Horizontal spread has been repeatedly recognized as the major mechanism for the emergence and maintenance of ESBL-producing K. pneumoniae outbreaks. Traditionally, ESBL-producing K. pneumoniae outbreaks have been related to cross transmission, especially in areas where antibiotic use is heaviest and the potential for patient to patient transmission of organisms is greatest, such as intensive care units, neonatal units, and surgical units. Several recent reports confirm this assumption [4].

In previously reported outbreaks of ESBL-producing K. pneumoniae, removable environmental sources were rarely identified. Only in a few cases, a common source causing the dissemination of the ESBL has been reported [20, 21]. Rather, as it has been explicitly documented by several investigations [22–25], ESBL-producing K. pneumoniae transiently colonizes the hands of hospital staff members, thereby facilitating patient to patient transmission.
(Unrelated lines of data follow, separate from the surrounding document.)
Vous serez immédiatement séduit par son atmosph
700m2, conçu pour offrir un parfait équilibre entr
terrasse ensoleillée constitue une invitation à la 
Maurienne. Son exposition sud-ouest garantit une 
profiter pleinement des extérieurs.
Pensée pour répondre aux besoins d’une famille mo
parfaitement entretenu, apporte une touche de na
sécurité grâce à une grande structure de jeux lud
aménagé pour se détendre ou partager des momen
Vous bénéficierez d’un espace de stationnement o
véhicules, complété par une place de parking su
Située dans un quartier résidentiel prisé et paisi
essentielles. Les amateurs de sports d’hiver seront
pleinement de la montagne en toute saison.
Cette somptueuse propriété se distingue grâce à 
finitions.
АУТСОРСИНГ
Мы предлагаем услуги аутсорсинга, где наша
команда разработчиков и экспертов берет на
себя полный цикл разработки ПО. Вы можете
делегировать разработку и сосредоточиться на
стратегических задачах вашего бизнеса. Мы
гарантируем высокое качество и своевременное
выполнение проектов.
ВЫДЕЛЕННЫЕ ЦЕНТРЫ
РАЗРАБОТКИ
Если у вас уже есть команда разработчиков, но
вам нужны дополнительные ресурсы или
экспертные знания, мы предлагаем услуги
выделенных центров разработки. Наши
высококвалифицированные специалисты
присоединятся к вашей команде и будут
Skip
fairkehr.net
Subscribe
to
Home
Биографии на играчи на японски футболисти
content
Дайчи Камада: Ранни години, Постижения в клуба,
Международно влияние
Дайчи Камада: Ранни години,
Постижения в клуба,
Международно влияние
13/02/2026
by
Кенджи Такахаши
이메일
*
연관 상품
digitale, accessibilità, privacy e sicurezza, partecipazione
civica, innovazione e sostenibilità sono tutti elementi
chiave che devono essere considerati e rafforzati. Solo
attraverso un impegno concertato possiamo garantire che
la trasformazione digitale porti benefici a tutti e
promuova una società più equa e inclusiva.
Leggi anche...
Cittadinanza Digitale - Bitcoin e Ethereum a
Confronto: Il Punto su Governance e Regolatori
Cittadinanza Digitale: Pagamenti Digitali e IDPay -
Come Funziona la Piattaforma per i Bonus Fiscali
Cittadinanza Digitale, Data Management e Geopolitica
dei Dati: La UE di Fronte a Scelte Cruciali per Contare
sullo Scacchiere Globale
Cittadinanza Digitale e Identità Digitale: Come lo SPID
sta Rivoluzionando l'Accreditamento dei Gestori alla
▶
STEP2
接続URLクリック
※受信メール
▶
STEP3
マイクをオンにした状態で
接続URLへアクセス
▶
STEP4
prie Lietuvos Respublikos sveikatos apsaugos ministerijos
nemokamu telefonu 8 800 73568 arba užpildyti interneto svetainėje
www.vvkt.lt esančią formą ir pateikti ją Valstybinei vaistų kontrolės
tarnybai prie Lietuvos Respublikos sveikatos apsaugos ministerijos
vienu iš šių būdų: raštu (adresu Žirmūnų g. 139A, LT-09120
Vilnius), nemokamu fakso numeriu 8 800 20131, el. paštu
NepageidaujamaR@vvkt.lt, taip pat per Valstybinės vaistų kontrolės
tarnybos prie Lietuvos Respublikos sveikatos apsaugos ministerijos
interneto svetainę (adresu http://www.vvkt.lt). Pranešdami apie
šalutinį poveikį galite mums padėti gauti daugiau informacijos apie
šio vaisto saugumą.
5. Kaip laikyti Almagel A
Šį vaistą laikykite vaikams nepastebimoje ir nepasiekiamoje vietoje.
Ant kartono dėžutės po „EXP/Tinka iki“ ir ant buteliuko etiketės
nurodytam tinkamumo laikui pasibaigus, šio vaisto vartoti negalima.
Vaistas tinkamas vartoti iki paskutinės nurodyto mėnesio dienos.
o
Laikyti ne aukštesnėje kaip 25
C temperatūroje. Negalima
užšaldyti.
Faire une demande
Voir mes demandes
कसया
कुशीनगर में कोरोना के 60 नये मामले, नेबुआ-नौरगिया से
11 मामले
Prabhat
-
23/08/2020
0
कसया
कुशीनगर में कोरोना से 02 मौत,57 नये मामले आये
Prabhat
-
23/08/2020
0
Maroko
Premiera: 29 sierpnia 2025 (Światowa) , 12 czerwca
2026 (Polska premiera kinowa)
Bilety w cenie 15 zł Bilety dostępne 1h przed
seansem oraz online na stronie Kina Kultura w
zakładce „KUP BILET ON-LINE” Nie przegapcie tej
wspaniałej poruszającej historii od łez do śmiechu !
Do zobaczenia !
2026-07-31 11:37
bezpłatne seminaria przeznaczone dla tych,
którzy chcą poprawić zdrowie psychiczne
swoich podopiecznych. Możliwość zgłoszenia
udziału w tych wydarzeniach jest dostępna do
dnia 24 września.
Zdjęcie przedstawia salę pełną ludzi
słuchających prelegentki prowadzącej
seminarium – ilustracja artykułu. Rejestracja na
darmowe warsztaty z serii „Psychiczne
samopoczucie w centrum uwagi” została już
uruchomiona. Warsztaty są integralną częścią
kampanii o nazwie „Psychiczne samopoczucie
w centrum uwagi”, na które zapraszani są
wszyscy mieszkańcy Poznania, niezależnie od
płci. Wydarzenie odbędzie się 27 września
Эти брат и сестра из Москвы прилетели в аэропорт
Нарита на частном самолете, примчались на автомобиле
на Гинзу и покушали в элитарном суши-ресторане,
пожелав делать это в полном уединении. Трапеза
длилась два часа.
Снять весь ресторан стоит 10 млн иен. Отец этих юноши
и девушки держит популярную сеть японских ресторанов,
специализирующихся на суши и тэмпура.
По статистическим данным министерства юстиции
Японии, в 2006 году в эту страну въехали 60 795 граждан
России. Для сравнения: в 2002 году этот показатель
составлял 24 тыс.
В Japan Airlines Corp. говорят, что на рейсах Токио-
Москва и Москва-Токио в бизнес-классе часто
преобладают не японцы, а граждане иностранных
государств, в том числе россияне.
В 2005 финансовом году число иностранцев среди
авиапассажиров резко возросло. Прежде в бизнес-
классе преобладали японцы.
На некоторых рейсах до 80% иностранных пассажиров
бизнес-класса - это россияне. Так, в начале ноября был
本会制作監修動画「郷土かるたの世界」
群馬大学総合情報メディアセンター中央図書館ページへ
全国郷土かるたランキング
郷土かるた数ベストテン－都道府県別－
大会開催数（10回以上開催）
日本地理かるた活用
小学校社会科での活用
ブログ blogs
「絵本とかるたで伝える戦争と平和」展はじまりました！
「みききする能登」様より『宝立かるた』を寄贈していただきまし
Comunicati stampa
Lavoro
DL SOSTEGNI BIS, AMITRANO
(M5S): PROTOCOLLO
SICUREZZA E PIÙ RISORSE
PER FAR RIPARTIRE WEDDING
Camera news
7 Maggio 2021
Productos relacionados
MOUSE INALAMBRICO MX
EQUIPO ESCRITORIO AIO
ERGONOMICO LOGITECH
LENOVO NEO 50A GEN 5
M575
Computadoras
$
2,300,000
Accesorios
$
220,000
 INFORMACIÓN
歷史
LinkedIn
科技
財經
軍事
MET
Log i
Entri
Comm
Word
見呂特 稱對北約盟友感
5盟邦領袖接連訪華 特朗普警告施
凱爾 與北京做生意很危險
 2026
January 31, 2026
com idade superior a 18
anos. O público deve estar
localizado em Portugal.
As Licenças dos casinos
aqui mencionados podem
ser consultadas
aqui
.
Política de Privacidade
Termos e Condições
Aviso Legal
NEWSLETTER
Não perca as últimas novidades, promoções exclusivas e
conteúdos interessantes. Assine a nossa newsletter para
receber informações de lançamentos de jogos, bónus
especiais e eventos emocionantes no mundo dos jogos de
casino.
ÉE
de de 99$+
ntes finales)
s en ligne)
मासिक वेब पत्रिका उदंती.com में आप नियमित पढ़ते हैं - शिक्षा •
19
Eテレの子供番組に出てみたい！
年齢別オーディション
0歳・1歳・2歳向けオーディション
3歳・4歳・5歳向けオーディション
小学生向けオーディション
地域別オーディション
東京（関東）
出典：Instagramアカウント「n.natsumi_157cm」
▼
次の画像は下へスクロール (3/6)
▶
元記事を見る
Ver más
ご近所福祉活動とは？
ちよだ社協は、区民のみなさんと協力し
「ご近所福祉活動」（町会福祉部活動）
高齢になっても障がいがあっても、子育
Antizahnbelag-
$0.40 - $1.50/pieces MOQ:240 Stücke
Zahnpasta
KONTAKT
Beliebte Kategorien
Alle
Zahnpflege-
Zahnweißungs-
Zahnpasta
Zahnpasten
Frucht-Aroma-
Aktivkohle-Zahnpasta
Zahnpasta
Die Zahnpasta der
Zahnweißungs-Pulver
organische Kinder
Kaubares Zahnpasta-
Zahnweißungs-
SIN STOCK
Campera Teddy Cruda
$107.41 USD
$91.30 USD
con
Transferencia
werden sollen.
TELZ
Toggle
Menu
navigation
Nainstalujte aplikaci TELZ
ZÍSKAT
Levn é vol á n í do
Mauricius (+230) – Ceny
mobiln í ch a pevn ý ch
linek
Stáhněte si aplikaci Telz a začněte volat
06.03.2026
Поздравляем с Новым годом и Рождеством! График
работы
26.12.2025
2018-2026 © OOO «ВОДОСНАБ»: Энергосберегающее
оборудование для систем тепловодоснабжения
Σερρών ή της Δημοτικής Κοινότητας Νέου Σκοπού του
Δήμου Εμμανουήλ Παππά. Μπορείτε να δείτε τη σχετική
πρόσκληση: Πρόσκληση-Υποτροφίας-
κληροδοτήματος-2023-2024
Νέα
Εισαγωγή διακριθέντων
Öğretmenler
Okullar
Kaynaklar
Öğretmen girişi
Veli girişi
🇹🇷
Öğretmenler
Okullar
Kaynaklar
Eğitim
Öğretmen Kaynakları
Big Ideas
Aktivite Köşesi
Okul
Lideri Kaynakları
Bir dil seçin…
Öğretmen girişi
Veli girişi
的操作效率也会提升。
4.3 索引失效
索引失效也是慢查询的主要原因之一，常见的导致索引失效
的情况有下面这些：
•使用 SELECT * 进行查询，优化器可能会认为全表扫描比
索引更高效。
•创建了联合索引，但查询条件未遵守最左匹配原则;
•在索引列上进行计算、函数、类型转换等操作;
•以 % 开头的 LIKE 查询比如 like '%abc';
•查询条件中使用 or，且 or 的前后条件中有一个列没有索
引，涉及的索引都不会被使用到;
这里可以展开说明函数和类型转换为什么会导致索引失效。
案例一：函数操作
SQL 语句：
Because of the unusual mode of transmission of the present outbreak, infection control measures, such as isolation of colonized patients, use of gloves, and hand washing, did not halt the outbreak, although they were probably effective in preventing horizontal transmission and a wider dissemination of the multidrug-resistant strain. The outbreak was stopped only after control measures were applied in the kitchen. The absence of new cases during the 14-month follow-up period suggests the effectiveness of these measures.

Studies of outbreaks of ESBL-producing Klebsiella species have shown that its emergence is usually associated with the use of third-generation cephalosporins. Several studies have shown that reduction of the use of ceftazidime [26, 27] or all cephalosporins [28–30] is followed by a decrease in the occurrence of ESBL-producing organisms. We also identified previous exposure to antibiotics as a risk factor for colonization or infection due to the ESBL-KP epidemic strain. Nevertheless, the present outbreak differs from those previously described in an important aspect: no antibiotic restrictions were applied. The identification and control of the source were enough to achieve a rapid control of the outbreak.

The strain causing the outbreak was a CTX-M-15 producer. During the past decade, the CTX-M type has represented the most rapidly growing group of ESBLs. Specifically, CTX-M-15 has emerged as the dominant type of ESBL in gram-negative pathogens causing outbreaks in nosocomial and community settings [31]. The clonal dissemination of CTX-M-15–producing E. coli has been recognized in many areas [32–34]. This has generated an important genetic reservoir from which other species that share the same ecological environment, such as K. pneumoniae, could easily acquire this resistance gene. In fact, it was recently reported that CTX-M-15 has successfully spread into several clones of K. pneumoniae, both at the community and at the nosocomial level [35–37]. Outbreaks of CTX-M-15–producing K. pneumoniae isolates have been previously reported in some European countries [38, 39]; none of them reported any association with food as a source of the strain.

In conclusion, the present report describes the rapid and widespread dissemination of an epidemic clone of CTX-M-15 and SHV-1–producing K. pneumoniae causing a large nosocomial outbreak through the food chain. To our knowledge, this is the first report that provides insight on how transmission of ESBL-KP can occur through the food as the vehicle in the hospital setting. Infection control teams must take into account that food can be a transmission vector for multidrug-resistant strains in the hospital setting, and they should consider extending their surveillance to kitchen facilities and foodstuff.

Potential conflicts of interest. All authors: no conflicts.